Here’s the latest from Oregon, the only state that has legalized assisted suicide and which is continually showcased as a model for how to go about crafting a law. The main spin of the proponents of assisted suicide is that we can allow people to “die with dignity” and protect them by establishing “safeguards” to eliminate abuse.
Not so fast on the safeguards. Barbara Wagner of Oregon tried to fill a prescription for a drug to treat her lung cancer. Payment for her prescription was denied by the Oregon State Health Plan. But, they informed her in their written response that they would cover her palliative care — including assisted suicide!
Wagner was stunned. “To say to someone, we’ll pay for you to die, but not pay for you to live, it’s cruel,” she said.

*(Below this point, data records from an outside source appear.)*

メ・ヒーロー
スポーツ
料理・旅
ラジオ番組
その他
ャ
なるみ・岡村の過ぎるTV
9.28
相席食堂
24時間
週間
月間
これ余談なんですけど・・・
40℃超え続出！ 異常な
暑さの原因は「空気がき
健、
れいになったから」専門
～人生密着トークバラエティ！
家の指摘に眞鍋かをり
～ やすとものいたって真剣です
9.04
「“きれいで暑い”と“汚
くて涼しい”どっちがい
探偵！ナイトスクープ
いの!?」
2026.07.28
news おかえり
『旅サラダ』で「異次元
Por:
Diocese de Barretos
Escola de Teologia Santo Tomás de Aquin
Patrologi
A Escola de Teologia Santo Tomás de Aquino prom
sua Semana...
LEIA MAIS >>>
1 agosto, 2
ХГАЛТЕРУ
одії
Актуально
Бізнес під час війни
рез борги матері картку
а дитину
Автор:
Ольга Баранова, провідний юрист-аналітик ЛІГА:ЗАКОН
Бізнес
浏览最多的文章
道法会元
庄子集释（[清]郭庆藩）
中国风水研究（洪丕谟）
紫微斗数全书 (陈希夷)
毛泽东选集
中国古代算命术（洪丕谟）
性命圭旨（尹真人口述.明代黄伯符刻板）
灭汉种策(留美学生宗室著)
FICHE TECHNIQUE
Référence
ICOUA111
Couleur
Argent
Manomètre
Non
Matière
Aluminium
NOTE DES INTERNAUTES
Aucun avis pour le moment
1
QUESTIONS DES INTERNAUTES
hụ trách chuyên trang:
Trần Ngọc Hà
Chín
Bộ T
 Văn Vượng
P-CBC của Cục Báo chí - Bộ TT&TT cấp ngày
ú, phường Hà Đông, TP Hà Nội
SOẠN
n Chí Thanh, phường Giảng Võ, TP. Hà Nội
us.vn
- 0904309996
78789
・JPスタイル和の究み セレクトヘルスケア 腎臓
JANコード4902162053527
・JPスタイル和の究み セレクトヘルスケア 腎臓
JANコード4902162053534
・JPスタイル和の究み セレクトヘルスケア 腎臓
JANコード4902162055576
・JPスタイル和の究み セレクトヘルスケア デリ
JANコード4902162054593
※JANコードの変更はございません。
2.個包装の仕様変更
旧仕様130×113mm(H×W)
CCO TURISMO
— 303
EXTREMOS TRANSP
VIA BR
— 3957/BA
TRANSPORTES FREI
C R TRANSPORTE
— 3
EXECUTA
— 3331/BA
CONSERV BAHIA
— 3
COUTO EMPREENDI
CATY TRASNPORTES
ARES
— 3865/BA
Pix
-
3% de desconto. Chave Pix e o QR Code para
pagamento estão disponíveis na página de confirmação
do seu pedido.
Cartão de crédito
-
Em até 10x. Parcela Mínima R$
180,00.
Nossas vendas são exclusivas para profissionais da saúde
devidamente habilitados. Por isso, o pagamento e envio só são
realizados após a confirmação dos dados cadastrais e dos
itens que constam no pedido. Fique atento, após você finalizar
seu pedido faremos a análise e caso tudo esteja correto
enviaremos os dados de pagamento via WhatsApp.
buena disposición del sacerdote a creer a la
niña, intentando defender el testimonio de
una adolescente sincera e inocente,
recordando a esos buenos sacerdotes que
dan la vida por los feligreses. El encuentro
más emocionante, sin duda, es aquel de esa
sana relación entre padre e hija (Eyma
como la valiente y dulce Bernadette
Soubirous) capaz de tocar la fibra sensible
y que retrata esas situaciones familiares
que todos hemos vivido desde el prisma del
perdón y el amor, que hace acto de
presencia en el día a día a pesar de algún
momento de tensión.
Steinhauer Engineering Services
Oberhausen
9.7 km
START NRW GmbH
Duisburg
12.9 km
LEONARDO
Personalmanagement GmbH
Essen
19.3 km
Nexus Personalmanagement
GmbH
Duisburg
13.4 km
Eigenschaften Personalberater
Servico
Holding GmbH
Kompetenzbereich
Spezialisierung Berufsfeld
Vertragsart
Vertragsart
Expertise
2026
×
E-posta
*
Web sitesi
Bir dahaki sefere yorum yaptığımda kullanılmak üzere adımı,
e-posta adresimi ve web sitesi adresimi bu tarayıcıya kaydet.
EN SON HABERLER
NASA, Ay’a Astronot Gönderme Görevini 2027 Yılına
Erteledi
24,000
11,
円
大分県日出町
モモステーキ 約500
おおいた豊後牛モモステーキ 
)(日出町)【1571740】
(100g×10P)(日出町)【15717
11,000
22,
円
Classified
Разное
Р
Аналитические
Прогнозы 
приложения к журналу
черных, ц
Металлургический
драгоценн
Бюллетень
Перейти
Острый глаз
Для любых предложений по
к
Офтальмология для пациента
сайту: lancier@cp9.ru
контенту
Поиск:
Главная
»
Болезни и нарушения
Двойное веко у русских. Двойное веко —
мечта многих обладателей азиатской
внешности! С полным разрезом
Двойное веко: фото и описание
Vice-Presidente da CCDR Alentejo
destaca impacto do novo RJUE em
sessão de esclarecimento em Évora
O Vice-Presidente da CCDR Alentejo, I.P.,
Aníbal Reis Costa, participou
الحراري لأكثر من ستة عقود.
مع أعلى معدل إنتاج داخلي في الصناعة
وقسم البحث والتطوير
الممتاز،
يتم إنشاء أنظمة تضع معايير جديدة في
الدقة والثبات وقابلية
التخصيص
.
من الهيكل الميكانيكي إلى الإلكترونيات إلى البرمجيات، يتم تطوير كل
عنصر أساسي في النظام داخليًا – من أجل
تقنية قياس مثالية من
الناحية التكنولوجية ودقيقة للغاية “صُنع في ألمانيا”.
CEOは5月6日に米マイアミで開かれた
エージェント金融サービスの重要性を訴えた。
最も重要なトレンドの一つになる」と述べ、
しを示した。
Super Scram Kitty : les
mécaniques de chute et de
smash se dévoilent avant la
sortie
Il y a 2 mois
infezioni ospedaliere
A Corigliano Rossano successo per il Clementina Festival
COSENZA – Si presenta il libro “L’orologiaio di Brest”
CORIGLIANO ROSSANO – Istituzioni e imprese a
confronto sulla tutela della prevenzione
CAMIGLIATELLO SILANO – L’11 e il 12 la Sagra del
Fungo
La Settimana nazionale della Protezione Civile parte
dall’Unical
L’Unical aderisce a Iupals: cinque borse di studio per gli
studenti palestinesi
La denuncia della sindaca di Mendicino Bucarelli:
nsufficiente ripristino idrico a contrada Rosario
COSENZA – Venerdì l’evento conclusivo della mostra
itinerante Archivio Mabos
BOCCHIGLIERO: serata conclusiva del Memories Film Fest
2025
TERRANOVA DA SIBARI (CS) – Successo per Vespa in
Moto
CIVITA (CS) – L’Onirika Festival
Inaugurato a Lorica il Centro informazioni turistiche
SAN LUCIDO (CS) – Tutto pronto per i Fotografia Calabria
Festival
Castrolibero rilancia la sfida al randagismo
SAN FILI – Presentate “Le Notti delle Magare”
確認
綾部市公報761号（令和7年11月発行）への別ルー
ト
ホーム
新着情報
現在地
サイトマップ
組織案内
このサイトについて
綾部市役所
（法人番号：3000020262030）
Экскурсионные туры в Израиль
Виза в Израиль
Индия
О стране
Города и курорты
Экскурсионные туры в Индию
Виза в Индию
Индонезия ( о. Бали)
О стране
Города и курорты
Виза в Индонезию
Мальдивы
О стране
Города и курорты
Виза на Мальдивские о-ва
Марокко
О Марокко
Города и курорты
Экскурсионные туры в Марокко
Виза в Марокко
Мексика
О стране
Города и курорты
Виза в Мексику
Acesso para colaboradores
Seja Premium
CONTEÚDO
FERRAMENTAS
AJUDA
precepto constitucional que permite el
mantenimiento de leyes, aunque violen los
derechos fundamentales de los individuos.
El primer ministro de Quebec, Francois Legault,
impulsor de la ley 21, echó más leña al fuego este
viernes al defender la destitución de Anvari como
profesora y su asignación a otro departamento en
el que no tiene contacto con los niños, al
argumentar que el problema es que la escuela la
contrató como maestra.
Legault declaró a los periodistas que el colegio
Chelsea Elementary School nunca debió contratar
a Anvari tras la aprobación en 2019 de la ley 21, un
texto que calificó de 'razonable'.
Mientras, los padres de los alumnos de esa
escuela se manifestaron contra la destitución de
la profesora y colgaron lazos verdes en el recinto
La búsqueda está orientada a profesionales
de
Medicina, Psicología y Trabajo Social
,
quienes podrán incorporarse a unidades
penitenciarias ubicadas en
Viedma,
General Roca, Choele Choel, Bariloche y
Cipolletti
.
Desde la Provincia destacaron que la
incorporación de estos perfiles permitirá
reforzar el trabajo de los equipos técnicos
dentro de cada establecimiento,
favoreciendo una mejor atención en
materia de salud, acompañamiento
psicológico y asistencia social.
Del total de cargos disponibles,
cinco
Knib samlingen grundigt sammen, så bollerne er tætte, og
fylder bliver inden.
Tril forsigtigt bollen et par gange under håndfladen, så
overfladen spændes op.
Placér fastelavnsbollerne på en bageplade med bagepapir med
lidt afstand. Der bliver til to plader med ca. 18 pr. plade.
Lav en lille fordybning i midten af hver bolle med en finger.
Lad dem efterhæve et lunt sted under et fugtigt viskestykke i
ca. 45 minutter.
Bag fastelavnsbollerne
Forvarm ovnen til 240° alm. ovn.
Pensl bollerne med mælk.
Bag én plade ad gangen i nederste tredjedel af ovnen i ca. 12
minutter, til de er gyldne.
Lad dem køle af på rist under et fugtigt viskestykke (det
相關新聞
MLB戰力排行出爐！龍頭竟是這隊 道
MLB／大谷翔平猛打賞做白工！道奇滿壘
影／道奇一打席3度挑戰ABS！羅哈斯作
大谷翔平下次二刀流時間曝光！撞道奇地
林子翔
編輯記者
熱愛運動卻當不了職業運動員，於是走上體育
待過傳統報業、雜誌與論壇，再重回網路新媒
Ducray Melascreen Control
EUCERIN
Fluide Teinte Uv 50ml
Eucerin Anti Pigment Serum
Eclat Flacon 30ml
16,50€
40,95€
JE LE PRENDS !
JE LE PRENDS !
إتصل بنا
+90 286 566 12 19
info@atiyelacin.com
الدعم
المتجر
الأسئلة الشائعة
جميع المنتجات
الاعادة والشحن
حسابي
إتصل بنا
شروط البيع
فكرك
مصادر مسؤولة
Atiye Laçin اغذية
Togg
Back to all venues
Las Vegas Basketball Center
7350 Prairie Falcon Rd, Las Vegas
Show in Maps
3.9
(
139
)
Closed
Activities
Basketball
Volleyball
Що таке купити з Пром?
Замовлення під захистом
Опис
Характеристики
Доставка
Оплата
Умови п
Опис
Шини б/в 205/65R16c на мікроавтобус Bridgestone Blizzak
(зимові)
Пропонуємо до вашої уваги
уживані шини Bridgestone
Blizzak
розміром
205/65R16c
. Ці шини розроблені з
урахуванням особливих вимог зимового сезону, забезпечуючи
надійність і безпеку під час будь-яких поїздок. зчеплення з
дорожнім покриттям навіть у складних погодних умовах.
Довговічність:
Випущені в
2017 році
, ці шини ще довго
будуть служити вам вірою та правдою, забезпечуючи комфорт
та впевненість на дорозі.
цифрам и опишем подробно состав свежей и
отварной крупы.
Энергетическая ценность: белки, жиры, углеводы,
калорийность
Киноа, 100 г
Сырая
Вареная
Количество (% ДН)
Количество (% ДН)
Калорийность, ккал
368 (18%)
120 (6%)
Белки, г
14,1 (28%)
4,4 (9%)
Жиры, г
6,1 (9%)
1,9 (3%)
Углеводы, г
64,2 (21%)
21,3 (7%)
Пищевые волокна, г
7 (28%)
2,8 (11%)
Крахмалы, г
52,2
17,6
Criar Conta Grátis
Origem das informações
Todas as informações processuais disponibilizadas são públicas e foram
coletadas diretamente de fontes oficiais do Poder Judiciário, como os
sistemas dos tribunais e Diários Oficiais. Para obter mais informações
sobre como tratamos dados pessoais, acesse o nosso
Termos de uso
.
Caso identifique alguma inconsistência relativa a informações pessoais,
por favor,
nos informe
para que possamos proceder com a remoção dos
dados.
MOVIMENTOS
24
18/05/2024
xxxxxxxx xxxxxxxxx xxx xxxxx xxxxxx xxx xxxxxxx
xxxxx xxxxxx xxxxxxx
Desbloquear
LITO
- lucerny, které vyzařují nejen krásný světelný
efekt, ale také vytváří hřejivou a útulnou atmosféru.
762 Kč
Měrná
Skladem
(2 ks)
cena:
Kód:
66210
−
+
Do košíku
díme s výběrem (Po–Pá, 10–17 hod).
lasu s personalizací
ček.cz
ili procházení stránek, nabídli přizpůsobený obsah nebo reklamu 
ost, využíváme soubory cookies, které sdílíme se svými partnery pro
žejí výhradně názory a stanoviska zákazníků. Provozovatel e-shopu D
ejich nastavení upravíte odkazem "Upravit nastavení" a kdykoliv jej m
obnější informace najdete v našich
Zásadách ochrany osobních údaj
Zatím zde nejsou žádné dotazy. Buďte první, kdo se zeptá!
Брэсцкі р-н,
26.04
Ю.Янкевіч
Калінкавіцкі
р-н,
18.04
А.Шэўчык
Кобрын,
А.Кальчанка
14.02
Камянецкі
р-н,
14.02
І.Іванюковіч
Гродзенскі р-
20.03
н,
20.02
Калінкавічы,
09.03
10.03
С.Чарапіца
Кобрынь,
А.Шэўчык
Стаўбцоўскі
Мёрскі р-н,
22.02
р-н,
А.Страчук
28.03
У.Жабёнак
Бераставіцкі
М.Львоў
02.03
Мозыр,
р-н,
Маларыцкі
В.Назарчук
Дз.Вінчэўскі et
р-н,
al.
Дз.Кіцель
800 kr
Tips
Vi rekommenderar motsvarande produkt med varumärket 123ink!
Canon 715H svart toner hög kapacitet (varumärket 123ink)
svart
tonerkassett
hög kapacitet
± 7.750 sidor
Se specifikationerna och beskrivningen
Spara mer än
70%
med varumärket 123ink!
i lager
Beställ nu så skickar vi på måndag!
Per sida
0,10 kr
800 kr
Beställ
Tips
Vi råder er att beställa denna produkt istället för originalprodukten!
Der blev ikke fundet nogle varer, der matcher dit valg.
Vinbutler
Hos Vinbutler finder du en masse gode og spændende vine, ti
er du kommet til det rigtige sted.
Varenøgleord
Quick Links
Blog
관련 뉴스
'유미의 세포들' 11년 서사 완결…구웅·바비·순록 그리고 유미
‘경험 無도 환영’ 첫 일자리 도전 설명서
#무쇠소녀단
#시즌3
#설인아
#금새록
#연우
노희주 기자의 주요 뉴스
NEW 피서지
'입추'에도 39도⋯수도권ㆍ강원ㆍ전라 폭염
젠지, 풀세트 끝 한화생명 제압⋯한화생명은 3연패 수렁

July 3 is the magic date when proponents of “I 1000″ in Washington State have to submit 225,000 valid signatures to place a measure to legalize assisted suicide in that state on the November 4 ballot. Of course, “I 1000″ mirrors the law with supposed “safeguards” now in effect in Oregon. And, much of the funding for the initiative has come from — you guessed it — Oregon.
In Great Britain, a woman seeking assisted suicide has won an initial court request which forces British prosecutors to state whether they would charge the woman’s husband with assisted suicide for accompanying her to Switzerland where the deadly act would take place.
A British film entitled “I made it look like they died in their sleep” forced filmmaker Jon Ronson to examine his own position on assisted suicide which he now opposes. Assisted suicide advocate George Exoo, the subject of the film, claims that he has been involved in 102 suicide deaths. Most of his victims were not even terminally ill, many needing psychiatric help for depression.
Exoo explains to Ronson that “I’m always careful and I always work quietly, like the Lone Ranger. I do so generally at night and for the most part I make it look like they just died in their sleep. I’ll prop a book up on their lap so it looks like they just expired.” An assistant trained by Exoo says, “George sees it as a calling. There’s a big difference there. For me, it’s No Cash, No help.” She charges $7,000 for an assisted suicide.